SUARBERITA.COM - Presiden Prabowo Subianto mengakui bahwa selama 21 bulan menjalankan pemerintahan, belum seluruh janji politik yang disampaikan ketika masa kampanye dapat direalisasikan. Pernyataan tersebut disampaikan dalam rangkaian Sidang Tahunan MPR RI di Kompleks Parlemen, Senayan, Jakarta, Jumat (14/8/2026).
Prabowo mengatakan pemerintah terus berupaya memenuhi berbagai komitmen yang telah disampaikan kepada masyarakat. Namun, pelaksanaan sejumlah program membutuhkan proses, perencanaan, serta kemampuan anggaran negara.
“Dalam 21 bulan ini memang belum semua janji politik dapat kita tunaikan,” kata Prabowo dalam pidatonya. Dikutip dari Kompas, Jumat (14/8).

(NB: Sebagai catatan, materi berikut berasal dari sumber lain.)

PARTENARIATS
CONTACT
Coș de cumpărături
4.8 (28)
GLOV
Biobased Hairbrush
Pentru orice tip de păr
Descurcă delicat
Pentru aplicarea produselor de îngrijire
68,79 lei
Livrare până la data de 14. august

Menurut Prabowo, pemerintah tidak boleh berhenti bekerja hanya karena masih terdapat target yang belum tercapai. Ia menegaskan bahwa pemerintahannya akan terus berusaha memenuhi amanat rakyat dan menjalankan program yang telah dijanjikan.

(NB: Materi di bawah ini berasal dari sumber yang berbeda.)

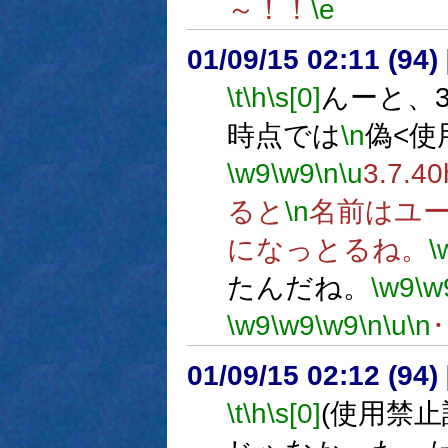
～！！
\e
01/09/15 02:11 (9
\t
\h
\s[0]
んーと、3.7
時点では
\n
偽<使
\w9
\w9
\n
\u
3.7.4
ると
\n
名前はユ
になっとるね。
\
たんだね。
\w9
\w
\w9
\w9
\w9
\n
\u
\n
01/09/15 02:12 (9
\t
\h
\s[0]
(使用禁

Prabowo juga menyampaikan sejumlah capaian pemerintah selama masa kepemimpinannya. Berbagai kebijakan diarahkan untuk memperkuat perekonomian nasional, meningkatkan kesejahteraan masyarakat, serta menjaga stabilitas negara.
Dalam kesempatan tersebut, Presiden menekankan pentingnya kerja bersama antara pemerintah, parlemen, serta seluruh elemen masyarakat. Menurutnya, tantangan yang dihadapi Indonesia tidak dapat diselesaikan hanya oleh pemerintah.

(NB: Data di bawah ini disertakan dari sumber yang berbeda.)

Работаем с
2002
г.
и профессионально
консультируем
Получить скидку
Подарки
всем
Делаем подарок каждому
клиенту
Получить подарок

Ia juga mengingatkan bahwa pembangunan nasional membutuhkan kesinambungan dan keberanian mengambil keputusan strategis. Pemerintah akan terus melakukan evaluasi terhadap program yang berjalan sekaligus memastikan penggunaan anggaran negara dilakukan secara efektif.
Prabowo menegaskan komitmennya untuk melanjutkan berbagai program prioritas hingga masa pemerintahannya berakhir. Ia meminta seluruh jajaran pemerintah bekerja sungguh-sungguh demi memenuhi harapan masyarakat.
Meski demikian, pemerintah berkomitmen melanjutkan program prioritas dan memenuhi amanat rakyat secara bertahap hingga tuntas.